Paul A. Toth (born 1964) is an American novelist and short story writer. He is the author of four novels, Fizz (Bleak House Books, 2004), Fishnet (Bleak House Books, 2005), Finale (Raw Dog Screaming Press, 2009), and Airplane Novel (Raw Dog Screaming Press, 2011). His work has appeared in numerous publications and websites.

==Biography==

Toth was born in 1964 in Flint, Michigan and has lived in Los Angeles, Washington, D.C., Denver, and Sarasota, Florida. He has an MA in Communication and Leadership.

==Early work==
Toth's early work consists of short stories, over 150 of which have been published. Themes include the persistence of self-doubt regarding identity, a sense of being lost amongst objects, and a clutching for reality that almost always fails. Toth's short stories, as well as his nonfiction, poetry, and multimedia work, can be accessed via his web portal.

==Novels==
Fizz, Fishnet and Finale comprise a nonchronlogical trilogy, each volume considering identity in the shadow of unwitting self-deception.

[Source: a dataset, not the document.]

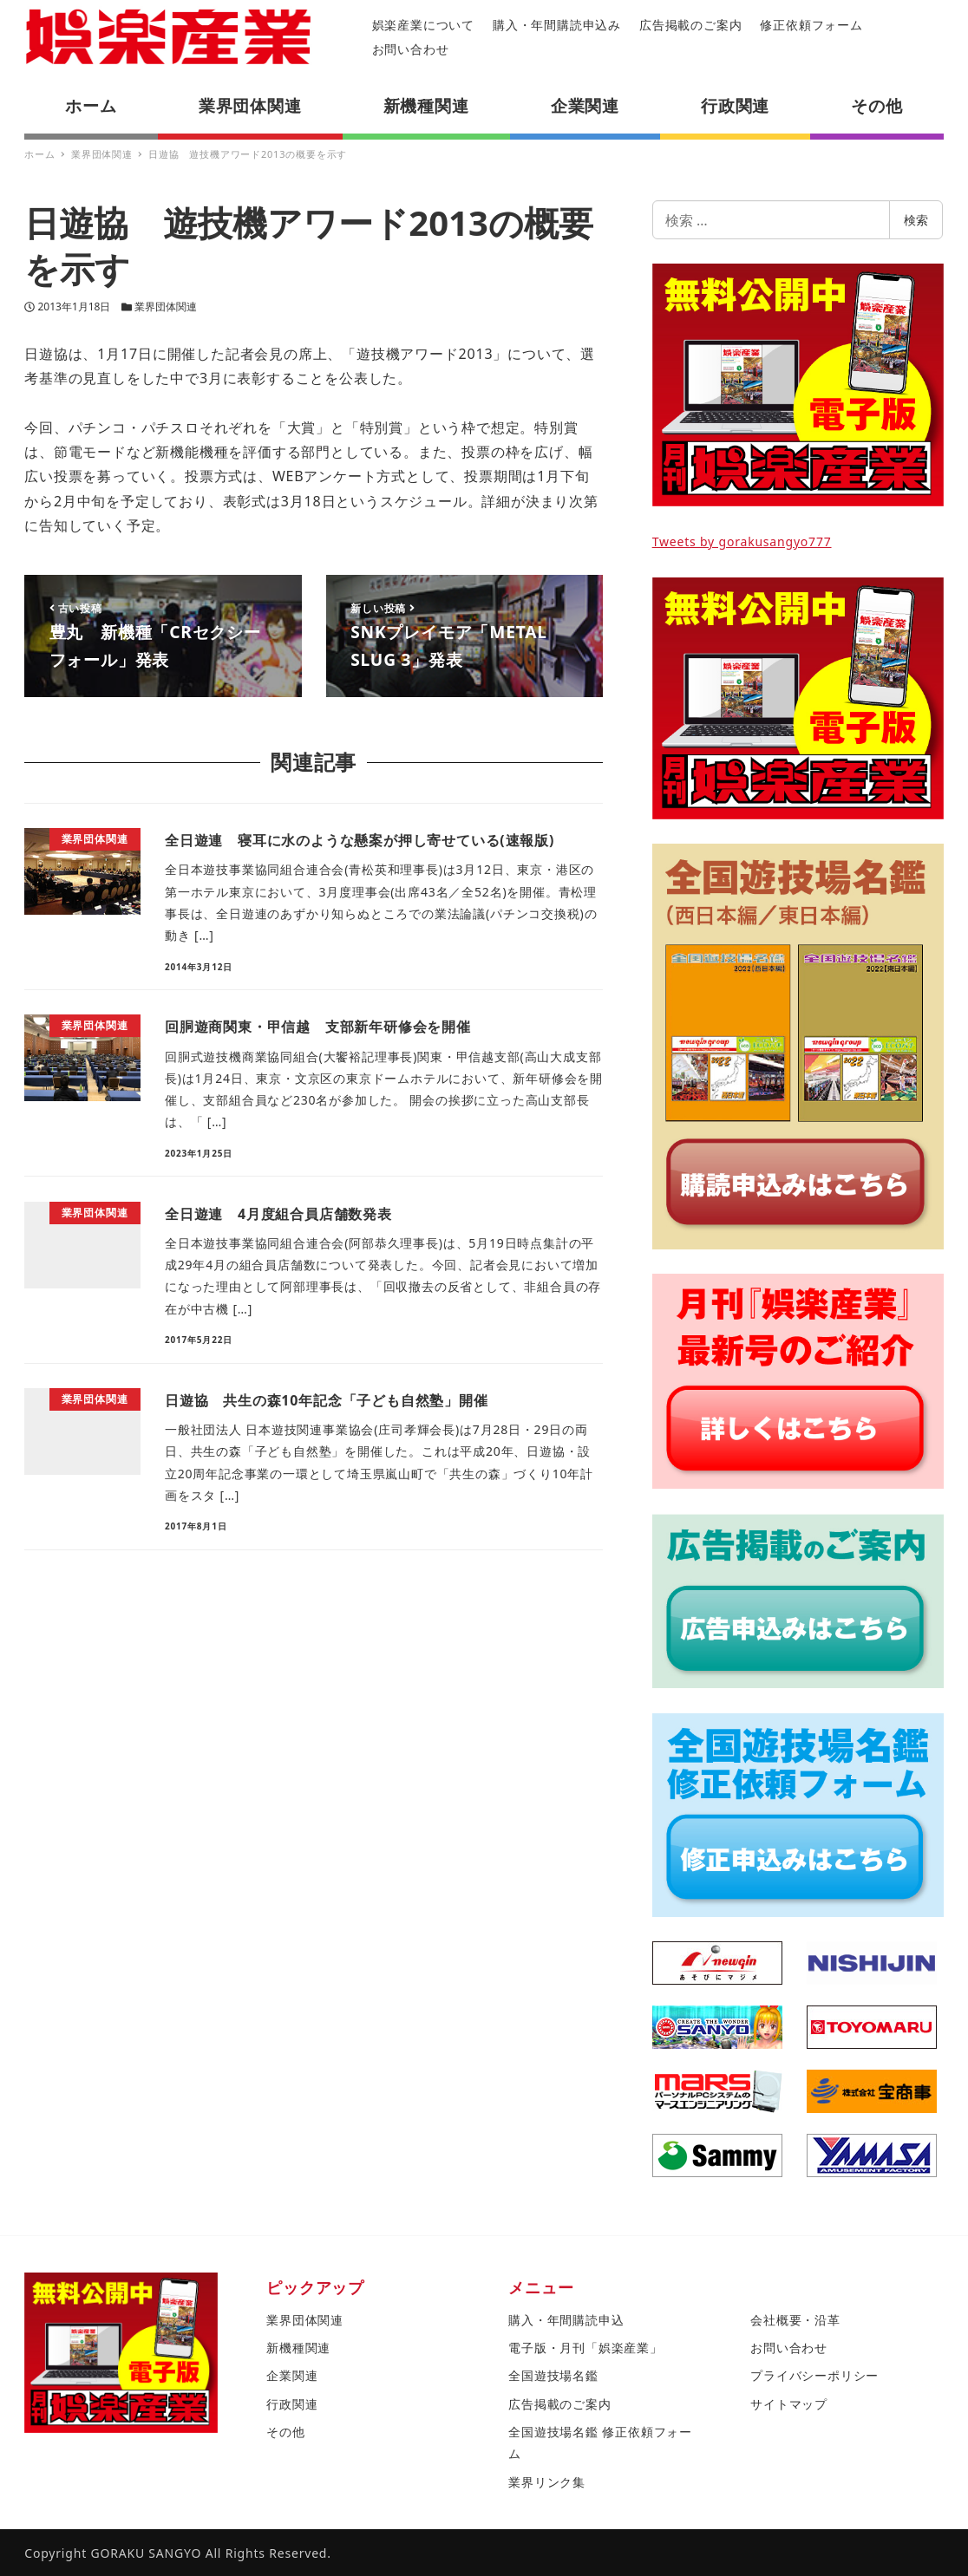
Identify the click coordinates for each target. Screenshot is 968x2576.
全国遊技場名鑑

Airplane Novel reframes the "events of 9/11" from the perspective of the South Tower, which creates an inside-out viewpoint otherwise beyond knowledge.

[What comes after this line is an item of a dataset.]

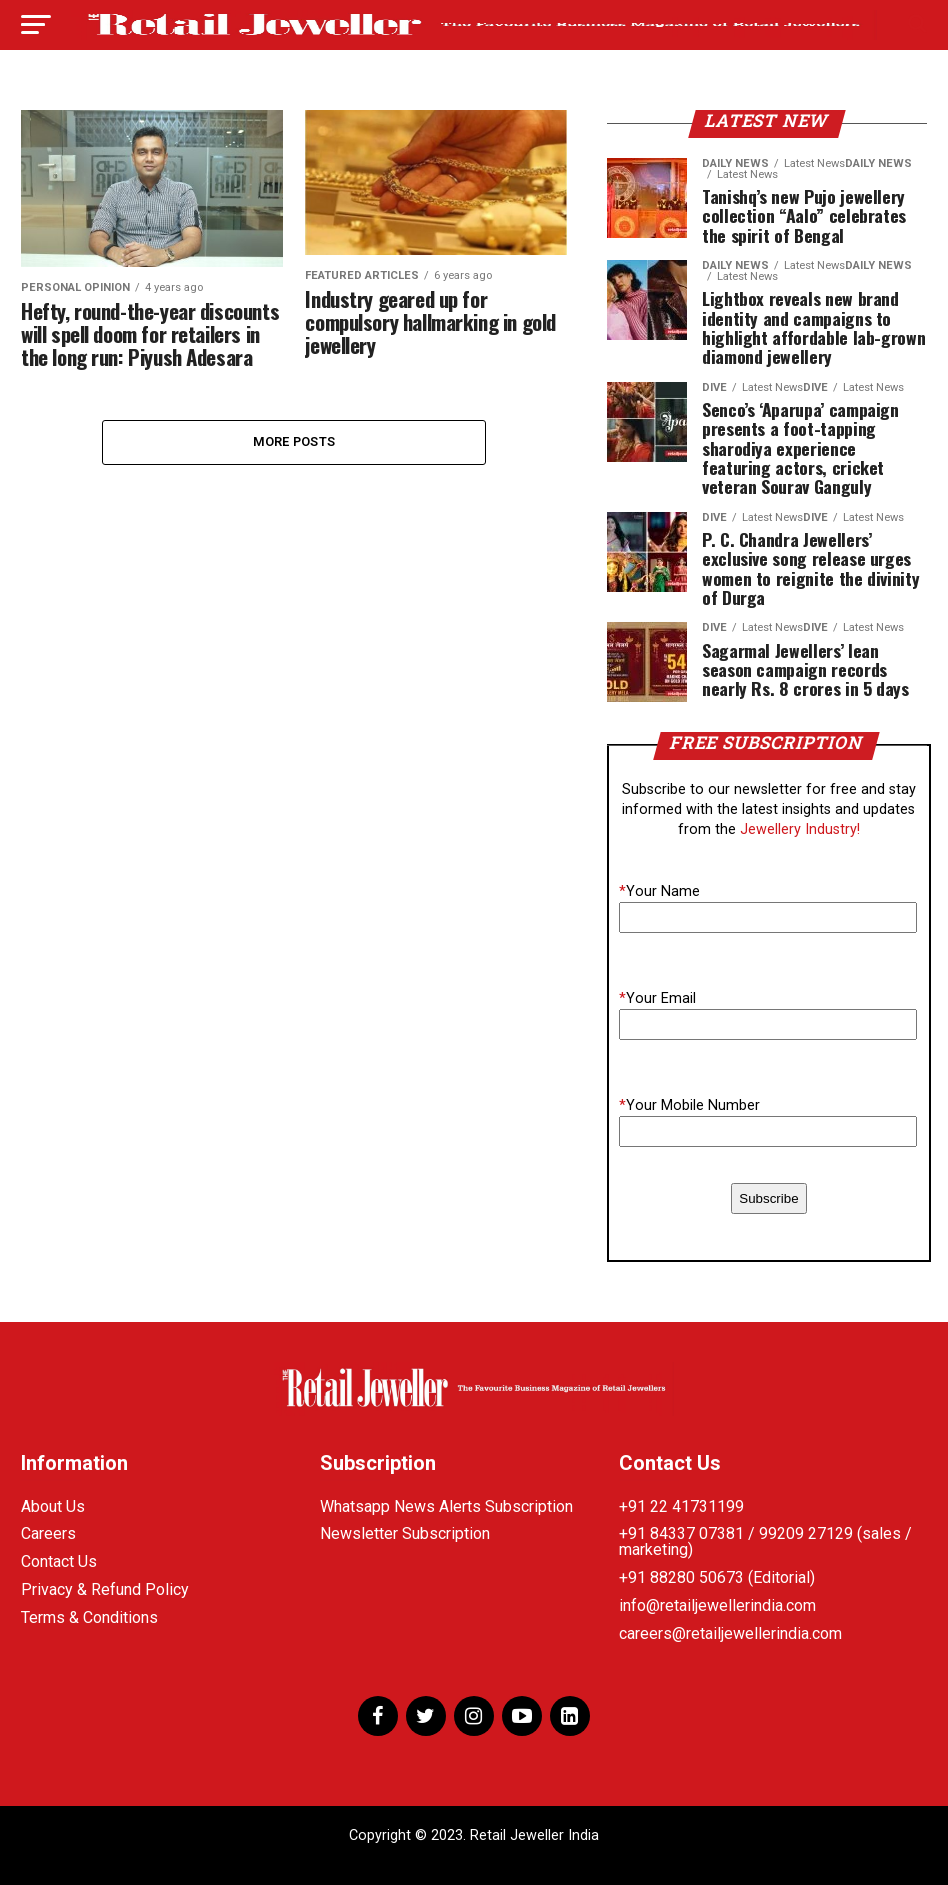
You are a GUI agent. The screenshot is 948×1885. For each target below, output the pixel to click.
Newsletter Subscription (405, 1533)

In his review, New York Times and Newsweek journalist Dan Newland wrote, "Airplane Novel is, without a doubt, the most extraordinary of all books published to date on the destruction by terrorists of the World Trade Center on September 11, 2001. His book tells a truly intimate inside story of the rise and fall of the Twin Towers that cuts through the hype and emotive rhetoric...Objective, clear-headed and big-picture focused, this is a book that will change the outlook of many a reader regarding the 9/11 tragedy."